(Work order): From the entries below, say how many lines carry the word "coordinates", and give nothing but the number.

(Data supplied):
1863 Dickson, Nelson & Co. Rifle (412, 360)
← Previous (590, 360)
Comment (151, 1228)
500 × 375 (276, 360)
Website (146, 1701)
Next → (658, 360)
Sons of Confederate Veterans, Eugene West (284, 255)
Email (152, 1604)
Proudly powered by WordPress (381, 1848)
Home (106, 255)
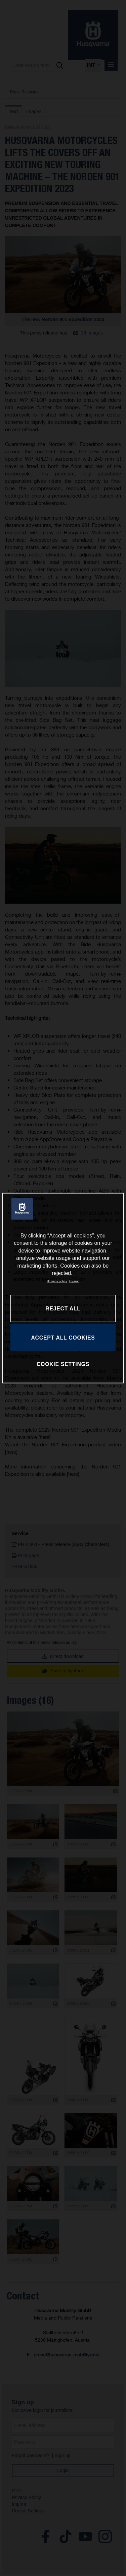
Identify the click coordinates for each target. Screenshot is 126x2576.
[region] (62, 1288)
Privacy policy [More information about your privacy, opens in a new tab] (57, 1281)
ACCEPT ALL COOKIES (63, 1337)
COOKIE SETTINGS (63, 1364)
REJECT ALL (62, 1308)
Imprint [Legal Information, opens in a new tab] (74, 1281)
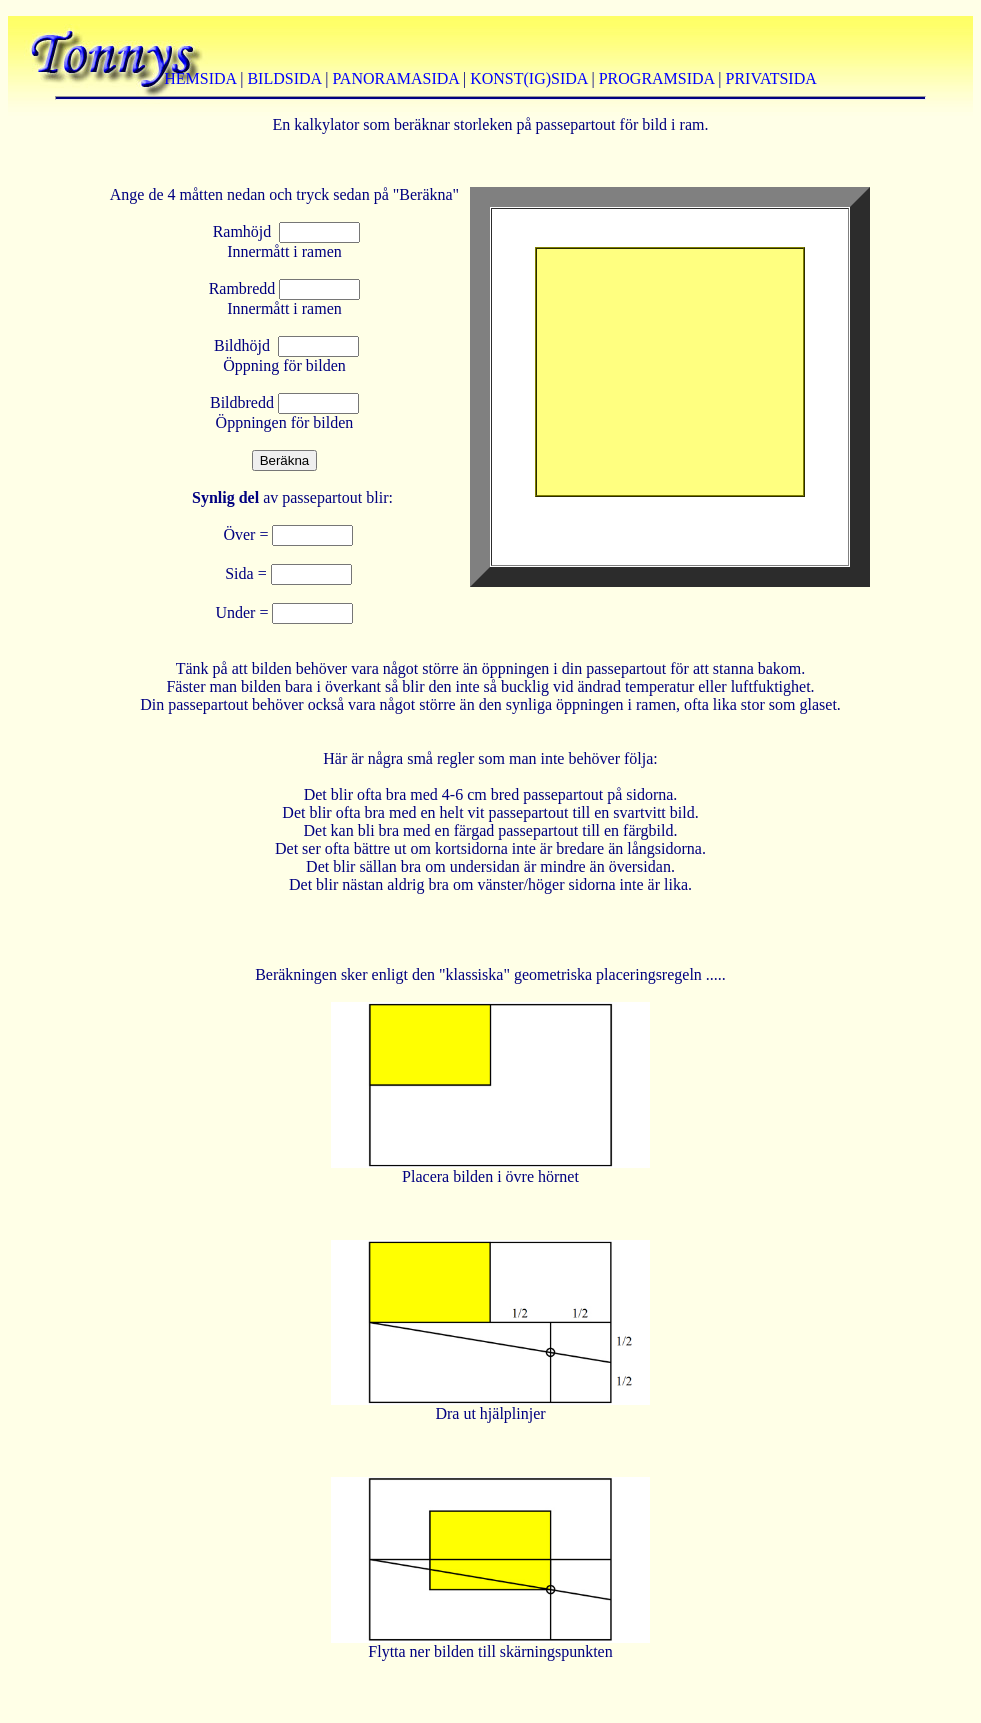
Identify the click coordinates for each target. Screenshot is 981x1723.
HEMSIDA (200, 78)
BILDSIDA (284, 78)
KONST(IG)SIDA (528, 78)
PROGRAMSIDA (657, 78)
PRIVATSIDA (771, 78)
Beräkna (285, 460)
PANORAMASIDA (395, 78)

(Output for this exercise): 2